Lahirnya Jong Islamieten Bond (JIB)

Dalam bukunya Hariqo Wibawa Satria (2011) menuliskan bahwa, JIB didirikan di Jakarta 1 Januari 1925 (tiga tahun sebelum lahirnya Sumpah Pemuda-pen) oleh Syamsurizal alias Sam (yang menjadi Walikota Jakarta Raya 1951-1953). Ia dilahirkan di Karang Anyar, Jawa Tengah, tahun 1901. Putra penghulu ini mendapat pendidikan (akhir) di Rechtschool, Sekolah Hukum. Darah perjuangan yang mengalir dalam dirinya agaknya ikut dipompa oleh pamanya yang bernama Surjopranoto. Tokoh Sarekat Islam yang populer disebut “Raja Mogok”. Ia berperan besar dalam mengorganisasikan gerakan pemogokan buruh di Jawa sebagai protes kepada Pemerintah Belanda.

Pengalaman pertama berorganisasi yang ditempuh oleh Syamsurizal berada di Jong Java. Inilah menariknya, meski ayahnya tokoh Sarekat Islam, tapi ia masuk Jong Java. Pada Kongres Jong Java ke-6 tahun 1923, Sam terpilih sebagai ketua. Sam ada melihat ketimpangan dalam organisasi yang dipimpinnya itu. Sejak beberapa tahun, Sam merasakan adanya terjadi diskriminasi terhadap anggota Jong Java yang beragama Islam dalam kegiatan keagamaan yang dilakukan Jong Java. Anggota-anggota dari kalangan yang beragama Kristen mendapat layanan kursus agama (pelajaran agama Kristen) dari Jong Java. Tapi, kursus agama Islam untuk anggota-anggota yang beragama Islam tidak diberikan oleh Jong Java. Pada Kongres ke-7 yang diselenggarakan di Yogyakarta, Desember 1924, Sam mencoba mengubah atau menambah program kegiatan organisasi dengan penyelenggaraan kursus agama Islam bagi anggota-anggota yang Muslim.

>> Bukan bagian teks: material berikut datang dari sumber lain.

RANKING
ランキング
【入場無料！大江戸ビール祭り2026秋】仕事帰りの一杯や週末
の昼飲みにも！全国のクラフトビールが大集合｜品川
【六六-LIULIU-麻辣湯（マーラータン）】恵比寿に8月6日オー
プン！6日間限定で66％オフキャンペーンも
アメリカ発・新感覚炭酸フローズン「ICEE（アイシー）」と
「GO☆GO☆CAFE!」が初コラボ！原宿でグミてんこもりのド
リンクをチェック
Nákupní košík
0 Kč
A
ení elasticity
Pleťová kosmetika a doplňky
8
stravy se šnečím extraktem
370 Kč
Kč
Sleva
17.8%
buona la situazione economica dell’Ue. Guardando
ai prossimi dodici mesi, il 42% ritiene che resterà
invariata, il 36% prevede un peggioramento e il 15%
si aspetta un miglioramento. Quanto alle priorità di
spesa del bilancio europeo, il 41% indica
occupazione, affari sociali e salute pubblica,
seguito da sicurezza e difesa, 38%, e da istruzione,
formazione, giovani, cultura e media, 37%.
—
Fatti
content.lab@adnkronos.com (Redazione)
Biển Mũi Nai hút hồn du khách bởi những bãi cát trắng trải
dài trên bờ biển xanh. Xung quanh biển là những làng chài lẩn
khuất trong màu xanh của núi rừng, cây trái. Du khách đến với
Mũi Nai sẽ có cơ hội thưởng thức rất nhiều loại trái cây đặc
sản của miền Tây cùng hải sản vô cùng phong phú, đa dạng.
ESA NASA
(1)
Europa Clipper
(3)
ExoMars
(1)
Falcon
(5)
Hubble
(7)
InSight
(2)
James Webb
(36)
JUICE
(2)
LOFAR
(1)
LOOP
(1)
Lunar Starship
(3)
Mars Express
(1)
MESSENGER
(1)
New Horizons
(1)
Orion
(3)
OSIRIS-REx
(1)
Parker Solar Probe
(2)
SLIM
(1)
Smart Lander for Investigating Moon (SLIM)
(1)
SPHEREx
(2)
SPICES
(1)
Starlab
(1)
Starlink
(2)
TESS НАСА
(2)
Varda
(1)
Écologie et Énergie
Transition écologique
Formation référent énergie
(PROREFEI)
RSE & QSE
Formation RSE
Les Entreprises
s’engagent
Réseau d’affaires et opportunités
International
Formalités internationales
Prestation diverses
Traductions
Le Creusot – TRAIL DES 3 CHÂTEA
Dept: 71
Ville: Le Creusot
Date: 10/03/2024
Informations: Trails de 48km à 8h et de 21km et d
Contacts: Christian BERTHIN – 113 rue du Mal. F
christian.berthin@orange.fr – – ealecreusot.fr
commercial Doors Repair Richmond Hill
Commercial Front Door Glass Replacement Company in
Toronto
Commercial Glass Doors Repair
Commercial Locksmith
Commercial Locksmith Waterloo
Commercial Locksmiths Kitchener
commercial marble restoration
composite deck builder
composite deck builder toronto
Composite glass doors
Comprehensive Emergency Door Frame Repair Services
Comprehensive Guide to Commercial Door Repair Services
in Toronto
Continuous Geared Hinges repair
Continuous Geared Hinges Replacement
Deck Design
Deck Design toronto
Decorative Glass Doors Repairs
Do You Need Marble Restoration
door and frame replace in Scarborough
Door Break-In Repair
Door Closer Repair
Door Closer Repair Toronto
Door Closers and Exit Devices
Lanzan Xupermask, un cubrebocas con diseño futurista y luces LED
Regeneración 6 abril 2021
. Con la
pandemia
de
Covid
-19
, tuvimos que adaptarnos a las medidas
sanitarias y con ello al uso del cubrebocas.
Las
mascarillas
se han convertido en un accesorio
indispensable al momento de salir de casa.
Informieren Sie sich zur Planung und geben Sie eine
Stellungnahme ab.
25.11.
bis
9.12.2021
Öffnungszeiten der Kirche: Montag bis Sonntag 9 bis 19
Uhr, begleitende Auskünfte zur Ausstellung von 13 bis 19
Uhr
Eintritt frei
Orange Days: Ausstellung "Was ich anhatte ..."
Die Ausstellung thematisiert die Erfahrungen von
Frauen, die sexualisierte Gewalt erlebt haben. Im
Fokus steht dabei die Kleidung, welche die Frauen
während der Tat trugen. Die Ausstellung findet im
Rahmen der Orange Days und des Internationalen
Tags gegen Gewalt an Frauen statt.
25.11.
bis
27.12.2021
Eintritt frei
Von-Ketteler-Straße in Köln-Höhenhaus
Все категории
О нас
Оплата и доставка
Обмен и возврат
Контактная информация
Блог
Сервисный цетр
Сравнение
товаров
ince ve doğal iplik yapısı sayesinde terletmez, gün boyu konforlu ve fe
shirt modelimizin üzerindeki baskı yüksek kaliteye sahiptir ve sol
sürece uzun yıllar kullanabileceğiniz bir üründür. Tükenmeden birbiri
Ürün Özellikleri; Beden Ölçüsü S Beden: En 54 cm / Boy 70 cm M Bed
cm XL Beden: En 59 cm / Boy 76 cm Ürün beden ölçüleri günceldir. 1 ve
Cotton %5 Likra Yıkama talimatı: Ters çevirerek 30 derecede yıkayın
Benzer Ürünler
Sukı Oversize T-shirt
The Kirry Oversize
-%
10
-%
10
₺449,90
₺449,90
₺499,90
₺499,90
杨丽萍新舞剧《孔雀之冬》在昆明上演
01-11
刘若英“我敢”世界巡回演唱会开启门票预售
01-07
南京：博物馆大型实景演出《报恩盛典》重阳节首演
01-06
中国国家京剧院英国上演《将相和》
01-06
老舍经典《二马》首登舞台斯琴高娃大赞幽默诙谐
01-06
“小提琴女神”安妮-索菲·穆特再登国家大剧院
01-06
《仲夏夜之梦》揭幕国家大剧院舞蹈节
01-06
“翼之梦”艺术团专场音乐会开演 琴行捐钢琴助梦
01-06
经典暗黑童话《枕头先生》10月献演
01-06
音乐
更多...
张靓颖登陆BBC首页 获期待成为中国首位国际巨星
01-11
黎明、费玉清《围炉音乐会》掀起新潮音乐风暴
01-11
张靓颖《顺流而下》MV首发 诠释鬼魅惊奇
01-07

Sam merasakan perlunya menambahkan program tersebut, karena anggota-anggota yang Muslim itu umumnya bersekolah di lembaga pendidikan Barat. Jam sekolah lama dan ketat. Mustahil kemungkinan mereka belajar agama di rumah. Karena itu, Jong Java merupakan forum yang tepat untuk pelayanan kurus-kursus agama bagi anggotanya yang memeluk berbagai agama (tidak hanya berpatok pada satu kursus agama saja-pen).

Usul Sam tersebut ditolak lewat pengutun suara. Dari peristiwa itu, Sam dengan teman-temannya yang sepaham terdorong untuk membentuk sebuah wadah kaum terpelajar Islam guna mendalami agamanya. Sebagai orang muda yang masih kurang pengalaman dalam mengatur organisasi yang berbasiskan keagamaan, para pemuda-pemuda itu mengangkat seorang tokoh senior Islam di Indonesia, yaitu H. Agus Salim, selaku penasihat di Jong Islamieten Bond (organisasi yang baru mereka bentuk-pen).

Proses berdirinya JIB tersebut menimbulkan anggapan bahwa JIB pemecah persatuan, melakukan kegiatan politik praktis, dan antek Sarekat Islam. Namun, anggapan tersebut semata-mata didasarkan atas penafsiran yang sempit terhadap proses berdirinya JIB. Dengan diangkatnya Haji Agus Salim selaku penasihat semata-mata karena kapasitas intelektualnya dalam menerangkan Islam kepada kalangan muda terpelajar. Tuduhan bahwa JIB antek Sarekat Islam tidak mempunyai dasar yang kuat, karena Sarekat Islam sendiri sudah membentuk sayapnya khusus kaum muda yang bernama Pemuda Muslimin.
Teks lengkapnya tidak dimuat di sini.